> **MATERIAL PROVIDED**
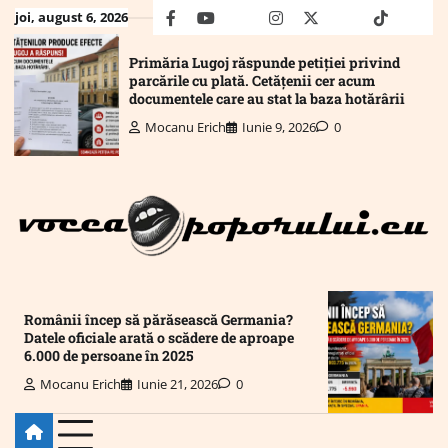
Skip
joi, august 6, 2026
facebook
youtube
Mail
instagram
twitter
truth
tiktok
wha
to
content
Primăria Lugoj răspunde petiției privind
parcările cu plată. Cetățenii cer acum
documentele care au stat la baza hotărârii
Mocanu Erich
Iunie 9, 2026
0
Românii încep să părăsească Germania?
Datele oficiale arată o scădere de aproape
6.000 de persoane în 2025
Mocanu Erich
Iunie 21, 2026
0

> **ASSIGNMENT**
Copy out all the data exactly. No images belong in the copy.

> **YOUR RESPONSE**
Skip
joi, august 6, 2026
facebook
youtube
Mail
instagram
twitter
truth
tiktok
wha
to
content
Primăria Lugoj răspunde petiției privind
parcările cu plată. Cetățenii cer acum
documentele care au stat la baza hotărârii
Mocanu Erich
Iunie 9, 2026
0
Românii încep să părăsească Germania?
Datele oficiale arată o scădere de aproape
6.000 de persoane în 2025
Mocanu Erich
Iunie 21, 2026
0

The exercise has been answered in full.